[Stored data entries]
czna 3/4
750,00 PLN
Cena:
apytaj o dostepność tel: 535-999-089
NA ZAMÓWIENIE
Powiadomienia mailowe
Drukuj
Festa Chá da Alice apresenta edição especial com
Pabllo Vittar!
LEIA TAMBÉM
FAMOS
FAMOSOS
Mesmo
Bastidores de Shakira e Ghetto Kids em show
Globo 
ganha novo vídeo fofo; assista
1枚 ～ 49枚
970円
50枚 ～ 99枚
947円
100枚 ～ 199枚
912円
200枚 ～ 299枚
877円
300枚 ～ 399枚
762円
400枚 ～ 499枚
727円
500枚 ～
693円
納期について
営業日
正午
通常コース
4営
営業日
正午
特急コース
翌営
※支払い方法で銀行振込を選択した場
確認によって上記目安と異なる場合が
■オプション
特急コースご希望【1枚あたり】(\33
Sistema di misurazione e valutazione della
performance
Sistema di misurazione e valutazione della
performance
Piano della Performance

Task statement » Every single entry is to be retyped exactly.

Answer to this problem »
czna 3/4
750,00 PLN
Cena:
apytaj o dostepność tel: 535-999-089
NA ZAMÓWIENIE
Powiadomienia mailowe
Drukuj
Festa Chá da Alice apresenta edição especial com
Pabllo Vittar!
LEIA TAMBÉM
FAMOS
FAMOSOS
Mesmo
Bastidores de Shakira e Ghetto Kids em show
Globo 
ganha novo vídeo fofo; assista
1枚 ～ 49枚
970円
50枚 ～ 99枚
947円
100枚 ～ 199枚
912円
200枚 ～ 299枚
877円
300枚 ～ 399枚
762円
400枚 ～ 499枚
727円
500枚 ～
693円
納期について
営業日
正午
通常コース
4営
営業日
正午
特急コース
翌営
※支払い方法で銀行振込を選択した場
確認によって上記目安と異なる場合が
■オプション
特急コースご希望【1枚あたり】(\33
Sistema di misurazione e valutazione della
performance
Sistema di misurazione e valutazione della
performance
Piano della Performance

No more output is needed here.